Last year under Directive 001 he issued a moratorium against any further ELCs, however, the laws did not apply to those already being negotiated and thousands of more hectares have since gone.
He has also dispatched thousands of youth volunteers into the countryside to measure land holdings, resolve disputes and issue land titles. Western NGOs have also deployed cartographers as part of a long-term programme designed to complete Cambodia's land ownership scheme.
Nevertheless, the Global Witness report is just one of dozens that seem to contradict governments and big business at every turn on issues of land.
The UN's Office of the High Commissioner for Human Rights said in its annual report that of particular concern was the increased use of force and live ammunition on people protesting the land grabs.
''These instances of violence were predominantly unprovoked, and primarily related to land disputes,'' it said.
Human rights group Licadho has estimated that 2.1 million hectares, equivalent to the size of Wales, has been transferred in Cambodia from subsistence farming to large industrial firms since 2003. It also says about 400,000 people have been affected.
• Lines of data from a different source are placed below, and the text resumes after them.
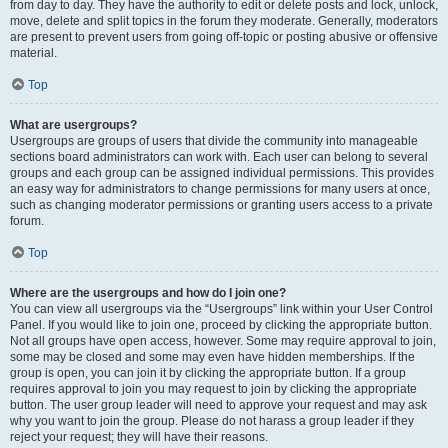
from day to day. They have the authority to edit or delete posts and lock, unlock,
move, delete and split topics in the forum they moderate. Generally, moderators
are present to prevent users from going off-topic or posting abusive or offensive
material.
Top
What are usergroups?
Usergroups are groups of users that divide the community into manageable
sections board administrators can work with. Each user can belong to several
groups and each group can be assigned individual permissions. This provides
an easy way for administrators to change permissions for many users at once,
such as changing moderator permissions or granting users access to a private
forum.
Top
Where are the usergroups and how do I join one?
You can view all usergroups via the “Usergroups” link within your User Control
Panel. If you would like to join one, proceed by clicking the appropriate button.
Not all groups have open access, however. Some may require approval to join,
some may be closed and some may even have hidden memberships. If the
group is open, you can join it by clicking the appropriate button. If a group
requires approval to join you may request to join by clicking the appropriate
button. The user group leader will need to approve your request and may ask
why you want to join the group. Please do not harass a group leader if they
reject your request; they will have their reasons.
According to the Global Witness report VRG and HAGL have acquired more than 200,000 hectares of land through a series of deals with the Lao and Cambodian governments that lacked transparency.
It noted that investments made in these companies by IFC and Deutsche Bank stand in stark contrast to their public commitments on ethics and sustainability, as well as the World Bank's core mandate to end global poverty.
''We've known for some time that corrupt politicians in Cambodia and Laos are orchestrating the land grabbing crisis that is doing so much damage in the region. This report completes the picture by exposing the pivotal role of Vietnam's rubber barons and their financiers, Deutsche Bank and the IFC,'' Ms MacInnes said.
''Both companies are having severe impacts on the human rights of ordinary Lao and Cambodian citizens. Often, the first time people learn of a plantation is when the company bulldozers arrive to clear their farms,'' she said.
The report found HAGL concessions also included 28,000 hectares inside the Lumphat Wildlife Sanctuary and Virachey National Park, both protected areas. Of other concessions held by both companies, their perimeters had been widened by illegal logging and land was often granted despite the government's ''Leopard Policy''. That policy was designed to protect communal land, which is shared among villagers for water, fishing, cattle grazing and growing crops. It's the type of land that Sreap Samoen says no longer exists in Tuol Ta Muong, where VRG has established vast rubber plantations.
WORKING FOR THE MAN: A Vietnamese worker digs a trench at a HAGL rubber plantation in Cambodia.
RICH PICKINGS: Most of the money made from harvesting rubber wood is pocketed by an elite few.